Born in Cairo, 1965.

May Telmissany is an Egyptian-Canadian novelist and university professor. Her first novel Dunyazad (1997) was translated into six different languages (including the English version by Roger Allen, London: Saqi Books, and the French version by Mona Latif-Ghattas, Paris: Actes-Sud). Dunyazad was awarded the Ulysses Prize for Best first novel in 2002 in France and the State Prize for autobiographical novel in Cairo the same year.

Telmissany’s second novel, Heliopolis, is translated into French (Actes-Sud, 2002). She also published two short stories collections, Naht Motakarer (Repetitive Sculptures, 1995) and Khyanat Thihneya (Mental Betrayals, 1999). Many of her short stories have been translated into several languages, including English, French, German, Swedish and Italian.  

May Telmissany is also an assistant professor of cinema and Arabic studies at the University of Ottawa. Her scholarly publications include an authored book on documentary filmmaker Fouad El Tohamy, as well as a co-edited book in French on the cosmopolitan neighbourhood of Heliopolis (Cairo, 2005). Her contribution to the book of photography The Last Hammams of Cairo (American University in Cairo Press, 2009) is a mixture of fiction and scholarly research, including a chapter on the culture of the public bathhouses in cinema.

Her Ph.D. on the representation of popular neighbourhood in Egyptian cinema (Université de Montréal, 2005) is now translated into Arabic and published by the Supreme Council of the Arts Press, Cairo. She also published several articles and chapters of books on Arab culture and Third world cinemas in Canada, France, India and Egypt.

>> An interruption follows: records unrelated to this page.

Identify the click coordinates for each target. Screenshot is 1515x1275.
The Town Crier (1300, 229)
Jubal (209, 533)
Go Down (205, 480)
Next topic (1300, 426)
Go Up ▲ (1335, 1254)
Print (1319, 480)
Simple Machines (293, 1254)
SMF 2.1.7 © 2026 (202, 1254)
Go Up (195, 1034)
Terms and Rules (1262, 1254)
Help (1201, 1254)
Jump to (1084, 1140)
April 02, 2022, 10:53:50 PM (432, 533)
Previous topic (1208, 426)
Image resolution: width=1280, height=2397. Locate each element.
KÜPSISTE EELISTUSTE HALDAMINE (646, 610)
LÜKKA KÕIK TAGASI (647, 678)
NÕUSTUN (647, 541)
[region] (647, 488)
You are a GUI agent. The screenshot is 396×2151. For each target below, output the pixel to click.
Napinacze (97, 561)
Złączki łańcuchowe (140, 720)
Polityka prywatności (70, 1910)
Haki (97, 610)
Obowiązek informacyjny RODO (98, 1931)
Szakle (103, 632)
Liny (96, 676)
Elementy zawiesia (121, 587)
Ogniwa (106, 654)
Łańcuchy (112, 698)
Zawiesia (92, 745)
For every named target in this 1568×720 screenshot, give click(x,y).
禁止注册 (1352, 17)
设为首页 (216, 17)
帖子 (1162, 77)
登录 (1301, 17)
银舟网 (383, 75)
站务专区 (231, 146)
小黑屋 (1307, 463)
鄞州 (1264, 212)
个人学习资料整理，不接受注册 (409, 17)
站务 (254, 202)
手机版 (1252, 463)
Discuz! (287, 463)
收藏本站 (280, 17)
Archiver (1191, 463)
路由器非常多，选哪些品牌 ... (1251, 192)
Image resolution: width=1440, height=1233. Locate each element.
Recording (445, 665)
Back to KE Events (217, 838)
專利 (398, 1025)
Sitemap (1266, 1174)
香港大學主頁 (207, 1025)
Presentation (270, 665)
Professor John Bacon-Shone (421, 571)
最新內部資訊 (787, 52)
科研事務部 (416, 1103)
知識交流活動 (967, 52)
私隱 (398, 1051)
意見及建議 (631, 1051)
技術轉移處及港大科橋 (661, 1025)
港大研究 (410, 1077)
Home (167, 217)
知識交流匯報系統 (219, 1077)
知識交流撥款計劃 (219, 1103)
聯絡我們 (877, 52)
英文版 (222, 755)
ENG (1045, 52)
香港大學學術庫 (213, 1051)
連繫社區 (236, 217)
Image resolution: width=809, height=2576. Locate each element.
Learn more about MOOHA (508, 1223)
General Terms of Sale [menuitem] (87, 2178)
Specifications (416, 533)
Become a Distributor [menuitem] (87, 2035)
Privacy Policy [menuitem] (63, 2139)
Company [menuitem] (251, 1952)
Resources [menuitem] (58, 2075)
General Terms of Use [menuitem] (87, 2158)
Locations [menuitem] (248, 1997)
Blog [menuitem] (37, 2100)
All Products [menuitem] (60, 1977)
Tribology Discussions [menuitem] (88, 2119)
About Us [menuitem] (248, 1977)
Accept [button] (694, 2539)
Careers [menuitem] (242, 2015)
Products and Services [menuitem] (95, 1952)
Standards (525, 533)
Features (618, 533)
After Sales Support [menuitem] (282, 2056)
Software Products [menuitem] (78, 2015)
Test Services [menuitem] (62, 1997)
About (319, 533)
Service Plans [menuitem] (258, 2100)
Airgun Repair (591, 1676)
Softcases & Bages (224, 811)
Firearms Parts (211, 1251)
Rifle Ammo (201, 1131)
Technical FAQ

Telmissany’s forthcoming book CounterpointsEdward Said’s Legacy (London: Cambridge Scholars Publishing) is a co-edited volume celebrating the intellectual and humanistic legacy of Palestinian-American thinker Edward Said. Her current research project (funded by both the University of Ottawa and the Quebec Council for the Arts) is titled: Reel Good Arabs. The Arab filmmakers of the Diaspora.